WIKIMEDIA, SUN LADDER At low doses, such as those considered safe for humans, mice exposed to bisphenol A (BPA) in utero showed sex-specific changes in their brains that could have affected social behaviors such as grooming and aggression, according to a study published yesterday (May 27) in Proceedings of the National Academy of Sciences.
Specifically, Frances Champagne from Columbia University in New York City and colleagues found changes in estrogen receptor expression in the cortex of male mice and in the hypothalamus of females whose mothers’ had been exposed to BPA. These expression changes were associated with epigenetic modifications to the genes coding for that receptor, which could have affected the animals’ social behavior.

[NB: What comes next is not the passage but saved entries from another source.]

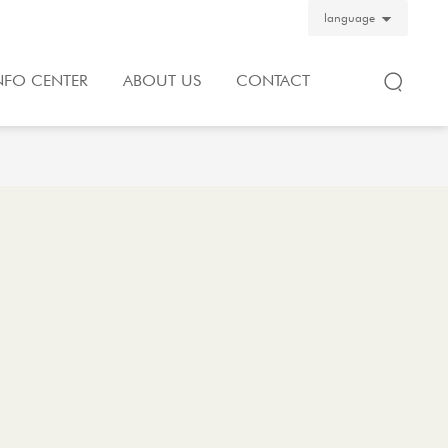
language
NFO CENTER
ABOUT US
CONTACT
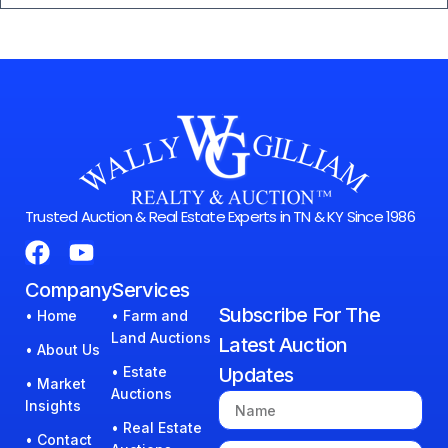
Trusted Auction & Real Estate Experts in TN & KY Since 1986
Company
Services
Subscribe For The
• Home
• Farm and
Land Auctions
Latest Auction
• About Us
• Estate
Updates
• Market
Auctions
Insights
• Real Estate
• Contact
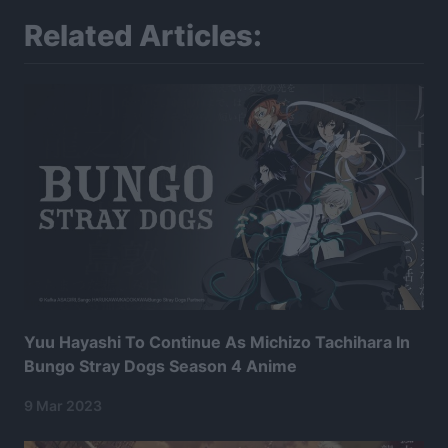
Related Articles:
Yuu Hayashi To Continue As Michizo Tachihara In
Bungo Stray Dogs Season 4 Anime
9 Mar 2023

In the paper, the authors write that “low-dose, prenatal BPA exposure induces lasting epigenetic disruption in the brain that possibly underlie enduring effects of BPA on brain function and behavior.”
Some researchers, however, are skeptical whether the findings wIll hold true in humans. “If the effects described work through an oestrogen mechanism, they are unlikely to be human relevant because pregnancy levels of oestrogens in humans are far higher than in mice and would swamp any weak oestrogenic effects of bisphenol A,” Richard Sharpe of the Medical Research Council’s Centre for Reproductive Health in Edinburgh told The Independent.